* Assignment *
All entries below are to be returned exactly, with pictures left out.

Start of Input material

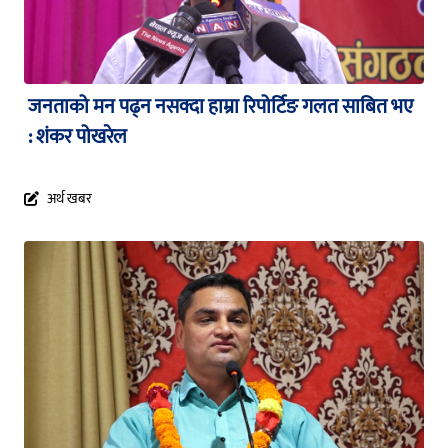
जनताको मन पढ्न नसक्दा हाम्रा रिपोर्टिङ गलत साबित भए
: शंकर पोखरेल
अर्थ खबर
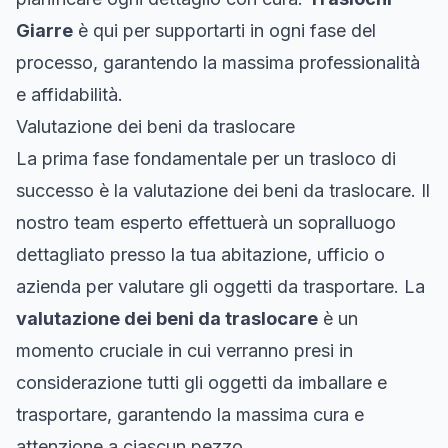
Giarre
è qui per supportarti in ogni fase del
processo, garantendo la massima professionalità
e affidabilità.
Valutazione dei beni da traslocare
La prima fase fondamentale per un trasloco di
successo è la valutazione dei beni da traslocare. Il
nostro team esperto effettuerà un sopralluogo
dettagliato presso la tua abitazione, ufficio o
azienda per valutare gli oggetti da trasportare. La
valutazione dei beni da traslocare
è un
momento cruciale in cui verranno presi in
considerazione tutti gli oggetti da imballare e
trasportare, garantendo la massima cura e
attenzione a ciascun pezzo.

End of Input material

* Response below *
जनताको मन पढ्न नसक्दा हाम्रा रिपोर्टिङ गलत साबित भए
: शंकर पोखरेल
अर्थ खबर
Giarre
è qui per supportarti in ogni fase del
processo, garantendo la massima professionalità
e affidabilità.
Valutazione dei beni da traslocare
La prima fase fondamentale per un trasloco di
successo è la valutazione dei beni da traslocare. Il
nostro team esperto effettuerà un sopralluogo
dettagliato presso la tua abitazione, ufficio o
azienda per valutare gli oggetti da trasportare. La
valutazione dei beni da traslocare
è un
momento cruciale in cui verranno presi in
considerazione tutti gli oggetti da imballare e
trasportare, garantendo la massima cura e
attenzione a ciascun pezzo.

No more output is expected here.